Of course, the same could be said of Andrew Ian Dodge. (And yet, I've used his name twice in this column, so far. I wonder if my writing is being subverted by clandestine political operatives in order to send some kind of subliminal message nudging you toward voting for Maine's first and only Goth senatorial candidate.)
The bottom line is that virtually all the advertising you see that mentions Dill is being produced by people with exactly the opposite views from hers. They really want you to vote for Summers, but don't dare mention him for fear of boring you to death.
Most of the commercials you see attacking Summers are actually promoting King's candidacy (no matter what you've heard, he's never had more than one wife at a time), even if they're paid for by Dill's party.
And if you see any TV spots saying nice things about Dill, you've probably screwed up your prescription meds again and are hallucinating. If you don't get yourself straightened out by election day, you could end up accidentally voting for Andrew Ian Dodge.

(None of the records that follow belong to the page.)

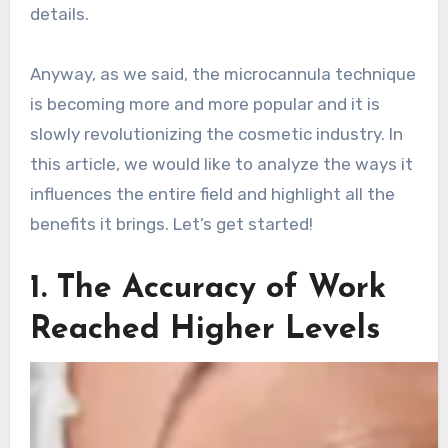
details.
Anyway, as we said, the microcannula technique
is becoming more and more popular and it is
slowly revolutionizing the cosmetic industry. In
this article, we would like to analyze the ways it
influences the entire field and highlight all the
benefits it brings. Let’s get started!
1. The Accuracy of Work
Reached Higher Levels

Of course, you don't need to misread the labels on your pills to be inundated with preposterous claims about the senatorial candidates. In evaluating them, consider Dr. Klimflux's advice from his landmark study, "Drinking the right brand of beer will not improve your sex life. Playing the lottery is unlikely to upgrade your finances. And believing anything produced by political consultants will not help you overcome your reputation for being dumber than a lemur."